• RECORDS SUPPLIED:
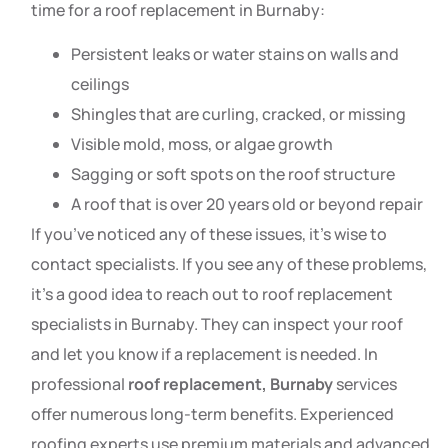
time for a roof replacement in Burnaby:
Persistent leaks or water stains on walls and
ceilings
Shingles that are curling, cracked, or missing
Visible mold, moss, or algae growth
Sagging or soft spots on the roof structure
A roof that is over 20 years old or beyond repair
If you’ve noticed any of these issues, it’s wise to
contact specialists. If you see any of these problems,
it’s a good idea to reach out to roof replacement
specialists in Burnaby. They can inspect your roof
and let you know if a replacement is needed. In
professional
roof replacement, Burnaby
services
offer numerous long-term benefits. Experienced
roofing experts use premium materials and advanced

• WORK INSTRUCTIONS:
Please retype the whole listing above word for word and drop the pictures.

• SOLUTION TO THIS EXERCISE:
time for a roof replacement in Burnaby:
Persistent leaks or water stains on walls and
ceilings
Shingles that are curling, cracked, or missing
Visible mold, moss, or algae growth
Sagging or soft spots on the roof structure
A roof that is over 20 years old or beyond repair
If you’ve noticed any of these issues, it’s wise to
contact specialists. If you see any of these problems,
it’s a good idea to reach out to roof replacement
specialists in Burnaby. They can inspect your roof
and let you know if a replacement is needed. In
professional
roof replacement, Burnaby
services
offer numerous long-term benefits. Experienced
roofing experts use premium materials and advanced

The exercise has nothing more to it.